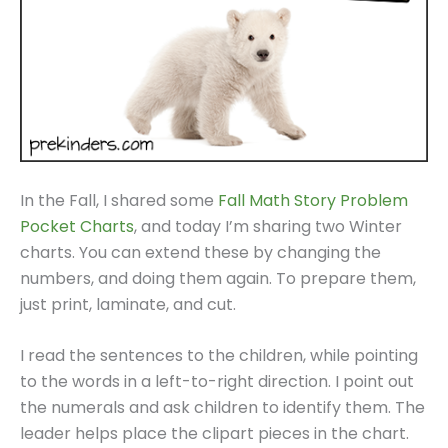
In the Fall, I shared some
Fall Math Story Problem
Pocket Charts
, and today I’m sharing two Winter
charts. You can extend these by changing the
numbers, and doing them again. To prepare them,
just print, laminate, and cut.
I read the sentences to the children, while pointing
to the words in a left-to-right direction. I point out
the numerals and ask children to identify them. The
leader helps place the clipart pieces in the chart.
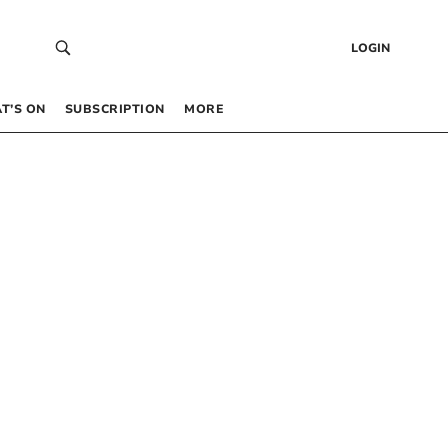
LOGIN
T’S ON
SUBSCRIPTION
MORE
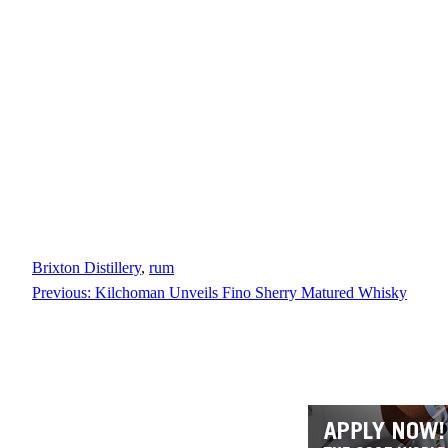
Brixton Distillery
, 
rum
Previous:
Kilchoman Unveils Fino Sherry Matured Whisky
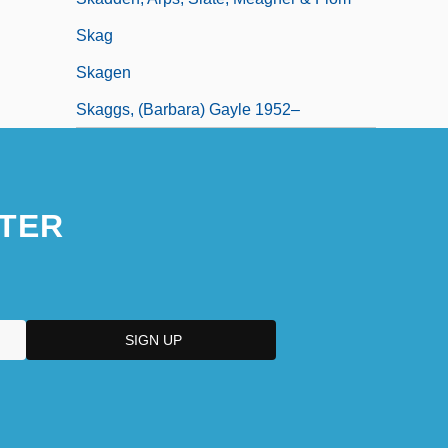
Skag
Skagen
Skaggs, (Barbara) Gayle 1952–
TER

...

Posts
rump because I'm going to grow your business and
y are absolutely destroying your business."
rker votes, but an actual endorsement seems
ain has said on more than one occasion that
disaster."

---

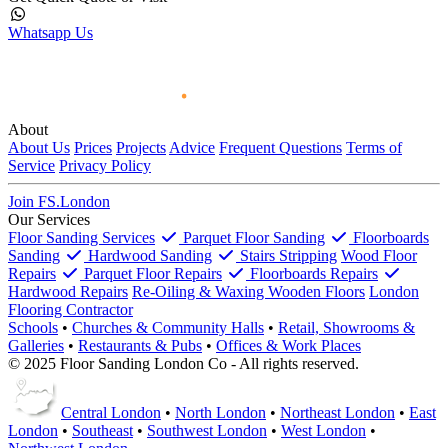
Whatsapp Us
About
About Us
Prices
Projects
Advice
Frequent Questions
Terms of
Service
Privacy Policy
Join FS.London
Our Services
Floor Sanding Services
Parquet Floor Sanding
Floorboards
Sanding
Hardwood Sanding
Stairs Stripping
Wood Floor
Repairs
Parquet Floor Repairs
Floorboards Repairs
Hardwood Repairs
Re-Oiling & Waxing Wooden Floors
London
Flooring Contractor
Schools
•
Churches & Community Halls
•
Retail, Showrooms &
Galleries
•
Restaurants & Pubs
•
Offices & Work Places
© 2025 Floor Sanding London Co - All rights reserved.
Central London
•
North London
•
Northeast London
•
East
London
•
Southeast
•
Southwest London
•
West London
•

* _WHAT NEEDS TO BE DONE_: Copy out the lines above exactly, beginning at the one that contains "In the Fall, I shared some" and ending at the one that contains "to the words".

* _RESULT OF THE EXERCISE_:
In the Fall, I shared some
Fall Math Story Problem
Pocket Charts
, and today I’m sharing two Winter
charts. You can extend these by changing the
numbers, and doing them again. To prepare them,
just print, laminate, and cut.
I read the sentences to the children, while pointing
to the words in a left-to-right direction. I point out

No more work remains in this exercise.